The PRB team used data from the U.S. Census Bureau’s experimental Household Pulse Survey to display biweekly data with racial/ethnic comparisons for a series of indicators in areas such as health, nutrition, jobs, education, digital access, and other data points that are important for UnidosUS and our policy and advocacy partners in our broader COVID-19 response. We also thought it would be helpful to provide COVID-19 case and mortality projections for the six states to show how the pandemic may develop in the future based on different scenarios.

 

Q. What lessons can researchers and advocates learn from your experience tracking the pandemic’s impact on Latinos?
A. First and foremost, the dashboard clearly shows the range of racial/ethnic disparities that have existed for Latinos (and, at the national level, other race groups) since the start of the pandemic. By looking at the variables separately, and then considering them all together, we can paint a rather comprehensive picture of how all these different inequities have both contributed to, and continue to reflect, such comparably high rates of health and social and economic devastation in our communities.

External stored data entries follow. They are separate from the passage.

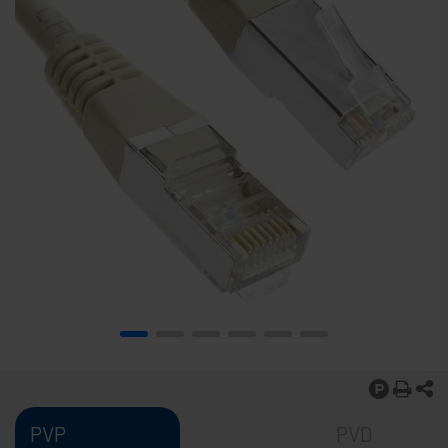
PVP
PVD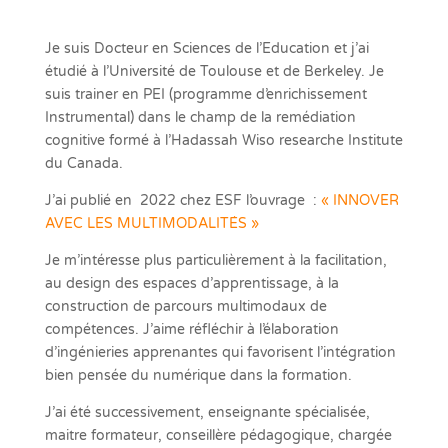
Je suis Docteur en Sciences de l’Education et j’ai
étudié à l’Université de Toulouse et de Berkeley. Je
suis trainer en PEI (programme d’enrichissement
Instrumental) dans le champ de la remédiation
cognitive formé à l’Hadassah Wiso researche Institute
du Canada.
J’ai publié en 2022 chez ESF l’ouvrage :
« INNOVER
AVEC LES MULTIMODALITÉS »
Je m’intéresse plus particulièrement à la facilitation,
au design des espaces d’apprentissage, à la
construction de parcours multimodaux de
compétences. J’aime réfléchir à l’élaboration
d’ingénieries apprenantes qui favorisent l’intégration
bien pensée du numérique dans la formation.
J’ai été successivement, enseignante spécialisée,
maitre formateur, conseillère pédagogique, chargée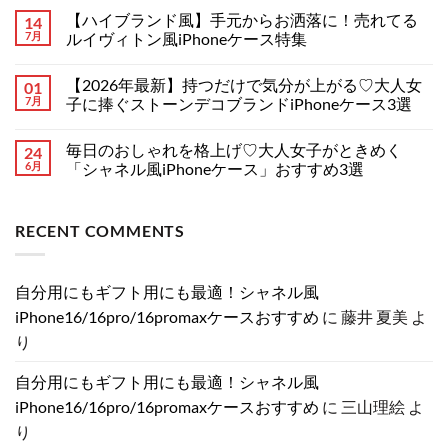
イ
り
年
メ
ブ
ま
【ハイブランド風】手元からお洒落に！売れてる
14
最
ン
ラ
せ
新】
ト
7月
ルイヴィトン風iPhoneケース特集
ン
ん
iPhone
は
ド
18
【ハ
ま
コ
iPhone
シ
イ
だ
メ
ケ
【2026年最新】持つだけで気分が上がる♡大人女
01
リ
ブ
あ
ン
ー
ー
ラ
り
ト
7月
子に捧ぐストーンデコブランドiPhoneケース3選
ス
ズ
ン
ま
は
特
の
ド
【2026
せ
ま
コ
集！
リ
風】
年
ん
だ
メ
へ
毎日のおしゃれを格上げ♡大人女子がときめく
24
ー
手
最
あ
ン
の
ク
元
新】
り
ト
6月
「シャネル風iPhoneケース」おすすめ3選
情
か
持
ま
は
報
ら
つ
毎
せ
ま
コ
ま
お
だ
日
ん
だ
メ
と
洒
け
の
あ
ン
RECENT COMMENTS
め！
落
で
お
り
ト
分
に！
気
し
ま
は
割
売
分
ゃ
せ
ま
発
れ
が
れ
ん
だ
売・
て
上
を
あ
自分用にもギフト用にも最適！シャネル風
新
る
が
格
り
色・
ル
る
上
ま
iPhone16/16pro/16promaxケースおすすめ
に
藤井 夏美
よ
可
イ
♡
げ
せ
変
ヴ
大
♡
ん
り
絞
ィ
人
大
り
ト
女
人
カ
ン
子
女
自分用にもギフト用にも最適！シャネル風
メ
風
に
子
ラ
iPhone
捧
が
iPhone16/16pro/16promaxケースおすすめ
に
三山理絵
よ
の
ケ
ぐ
と
真
ー
ス
き
り
相
ス
ト
め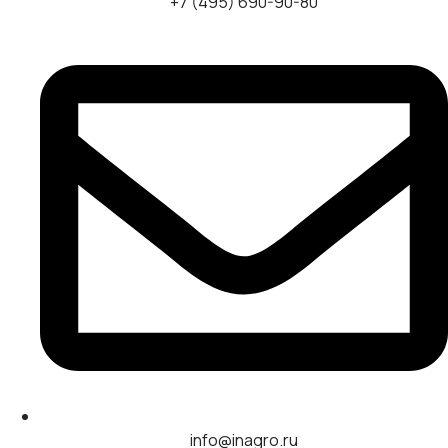
+7 (495) 690-90-80
info@inagro.ru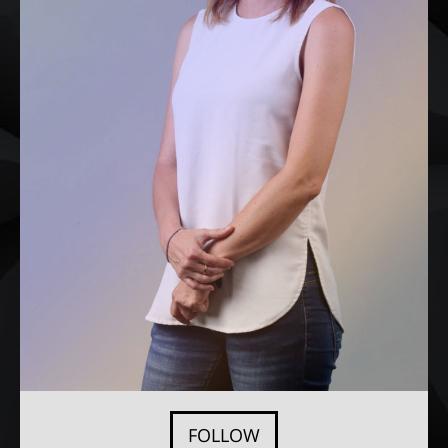
FOLLOW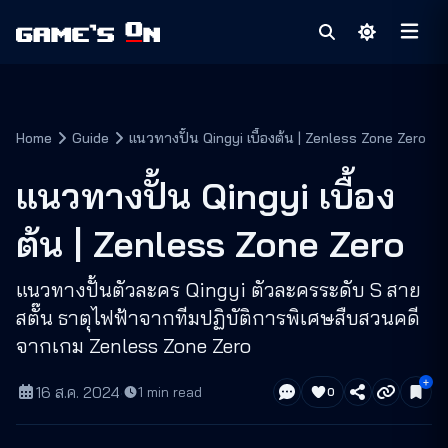
Home
Guide
แนวทางปั้น Qingyi เบื้องต้น | Zenless Zone Zero
แนวทางปั้น Qingyi เบื้อง
ต้น | Zenless Zone Zero
แนวทางปั้นตัวละคร Qingyi ตัวละครระดับ S สาย
สตั๊น ธาตุไฟฟ้าจากทีมปฏิบัติการพิเศษสืบสวนคดี
จากเกม Zenless Zone Zero
16 ส.ค. 2024
·
1
min read
0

Nationally, we can see that in February 2021—roughly a year after the onset of the pandemic in the United States—22.5% of Latinos still had no health insurance, compared to 8.2% of non-Hispanic whites. Food insecurity among Latinos has grown during the pandemic, and today 19% of Latinos say they have not had enough to eat in the past week (compared to 7.7% for non-Hispanic whites). As mentioned earlier, nearly 60% of Latinos reported losing employment income during the pandemic, compared with 42.5% for whites. And so on.

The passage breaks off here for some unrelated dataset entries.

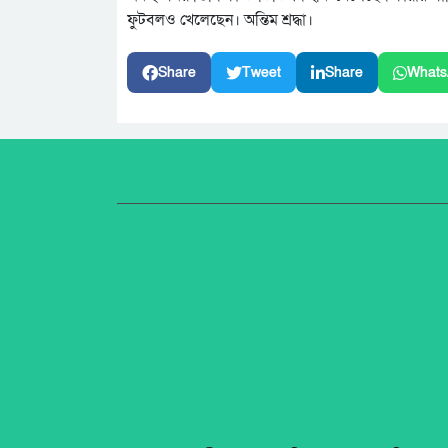
ফুটবলও খেলেছেন। অন্তিম শ্রদ্ধা।
Share
Tweet
Share
Whats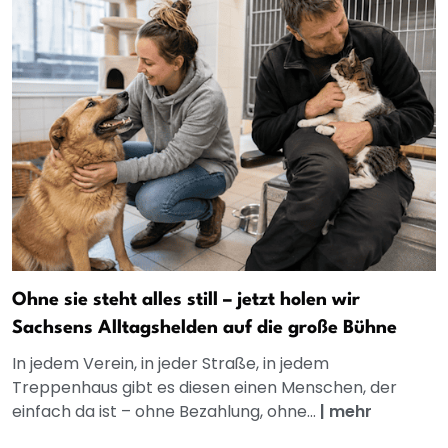
Ohne sie steht alles still – jetzt holen wir
Sachsens Alltagshelden auf die große Bühne
In jedem Verein, in jeder Straße, in jedem
Treppenhaus gibt es diesen einen Menschen, der
einfach da ist – ohne Bezahlung, ohne...
|
mehr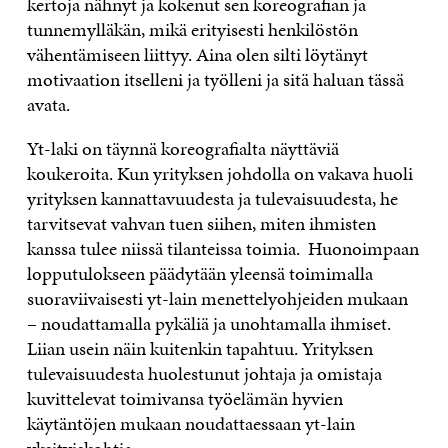
kertoja nähnyt ja kokenut sen koreografian ja
tunnemylläkän, mikä erityisesti henkilöstön
vähentämiseen liittyy. Aina olen silti löytänyt
motivaation itselleni ja työlleni ja sitä haluan tässä
avata.
Yt-laki on täynnä koreografialta näyttäviä
koukeroita. Kun yrityksen johdolla on vakava huoli
yrityksen kannattavuudesta ja tulevaisuudesta, he
tarvitsevat vahvan tuen siihen, miten ihmisten
kanssa tulee niissä tilanteissa toimia. Huonoimpaan
lopputulokseen päädytään yleensä toimimalla
suoraviivaisesti yt-lain menettelyohjeiden mukaan
– noudattamalla pykäliä ja unohtamalla ihmiset.
Liian usein näin kuitenkin tapahtuu. Yrityksen
tulevaisuudesta huolestunut johtaja ja omistaja
kuvittelevat toimivansa työelämän hyvien
käytäntöjen mukaan noudattaessaan yt-lain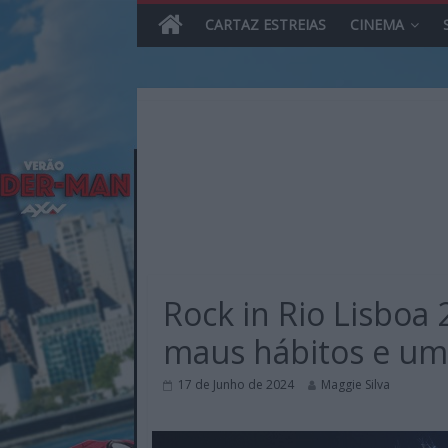
CARTAZ ESTREIAS
CINEMA
Skip
to
content
MHD
Magazine.HD
Rock in Rio Lisboa
–
News,
maus hábitos e uma
Reviews
e
17 de Junho de 2024
Maggie Silva
Previews
sobre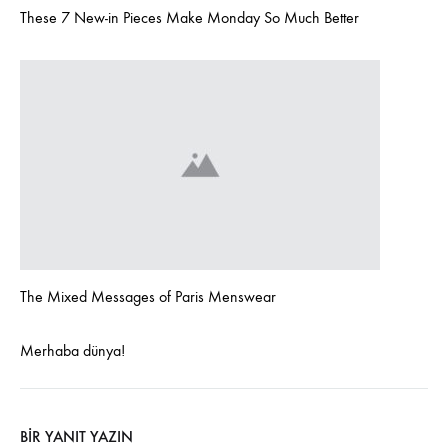
These 7 New-in Pieces Make Monday So Much Better
The Mixed Messages of Paris Menswear
Merhaba dünya!
BIR YANIT YAZIN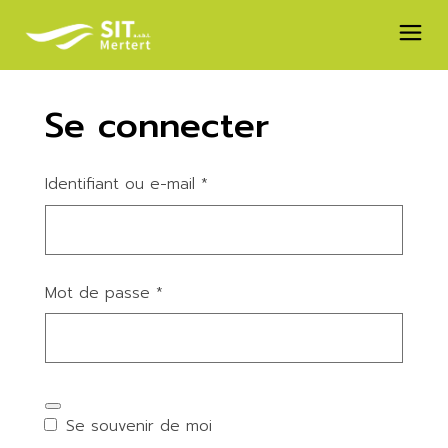
Skip
to
the
content
Se connecter
Obligatoire
Identifiant ou e-mail
*
Obligatoire
Mot de passe
*
Se souvenir de moi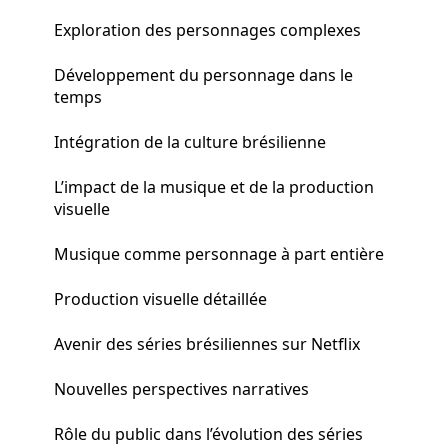
Exploration des personnages complexes
Développement du personnage dans le
temps
Intégration de la culture brésilienne
L’impact de la musique et de la production
visuelle
Musique comme personnage à part entière
Production visuelle détaillée
Avenir des séries brésiliennes sur Netflix
Nouvelles perspectives narratives
Rôle du public dans l’évolution des séries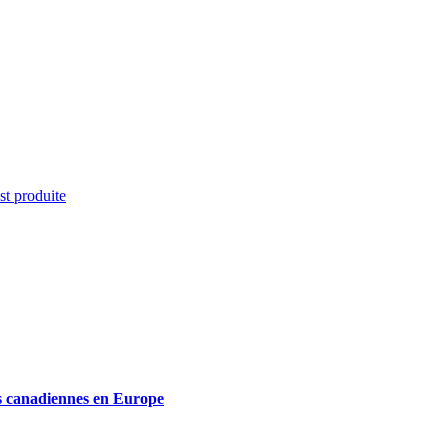
st produite
les canadiennes en Europe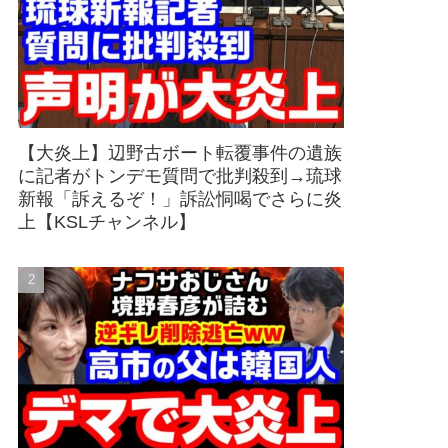
【大炎上】辺野古ボート転覆事件の遺族
に記者がトンデモ質問で批判殺到→琉球
新報「訴えるぞ！」訴訟恫喝でさらに炎
上【KSLチャンネル】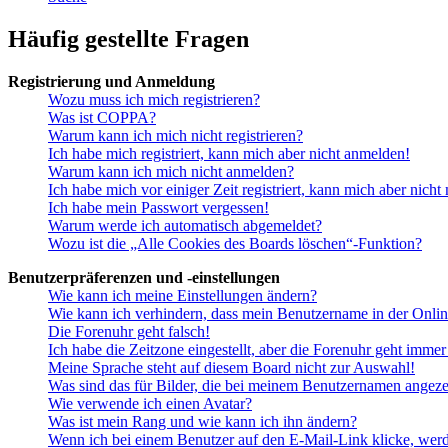
Häufig gestellte Fragen
Registrierung und Anmeldung
Wozu muss ich mich registrieren?
Was ist COPPA?
Warum kann ich mich nicht registrieren?
Ich habe mich registriert, kann mich aber nicht anmelden!
Warum kann ich mich nicht anmelden?
Ich habe mich vor einiger Zeit registriert, kann mich aber nich
Ich habe mein Passwort vergessen!
Warum werde ich automatisch abgemeldet?
Wozu ist die „Alle Cookies des Boards löschen“-Funktion?
Benutzerpräferenzen und -einstellungen
Wie kann ich meine Einstellungen ändern?
Wie kann ich verhindern, dass mein Benutzername in der Onlin
Die Forenuhr geht falsch!
Ich habe die Zeitzone eingestellt, aber die Forenuhr geht immer
Meine Sprache steht auf diesem Board nicht zur Auswahl!
Was sind das für Bilder, die bei meinem Benutzernamen angez
Wie verwende ich einen Avatar?
Was ist mein Rang und wie kann ich ihn ändern?
Wenn ich bei einem Benutzer auf den E-Mail-Link klicke, werd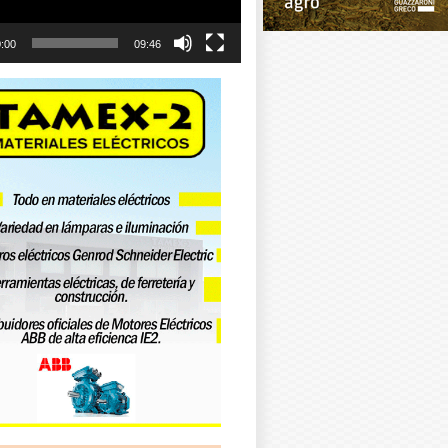
:00
09:46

At the state-level, some states are faring much worse on some indicators. For example, 37.2% of Latinos in Texas do not have health insurance; and in Nevada, 65% of Latinos reported losing employment income.

By clearly highlighting racial and ethnic disparities, the dashboard has helped UnidosUS and other advocates make the case (both nationally and at the state level) for more inclusion of Latinos, essential workers and others in our society’s pandemic response and our social safety net more broadly. We frequently use these data in conversation with decisionmakers and are told that policymakers reference our dashboard as a resource.

 

Q. Data collection and reporting, especially by race/ethnicity, has been challenging during the pandemic. What data do you wish had been available?
A. One of the limitations of the otherwise extremely rich Pulse Survey was that it was an experimental online survey and didn’t always meet some of the Census Bureau’s statistical quality standards. For example, because the survey was administered online, it may have created built-in biases, particularly for data related to computer and internet access. Given that the digital divide was exposed as such a major vulnerability for communities of color during the pandemic, having more accurate data on this issue would have been invaluable. In addition, we suspect that aggressive immigration policies and environments have had an impact on some of the disparities we see for Latinos during the pandemic, but these disparities are difficult to quantify so often go missing from analyses.

 

Q. Looking ahead, how do you think the pandemic will change the way we track and report on health data? Are there any data gaps that would help us better understand health within the Latino population?
A. The COVID-19 pandemic has demonstrated the importance of being able to disaggregate health data by race and ethnicity. Understanding disparities in infection rates across different population subgroups and states is important to understand how the virus has spread and who is most vulnerable. Yet many states have not done a good job compiling and reporting COVID-19 cases by race/ethnicity. Understanding basic information about who is most at risk—and sharing that information with the public—is critical to reducing the impact of future crises.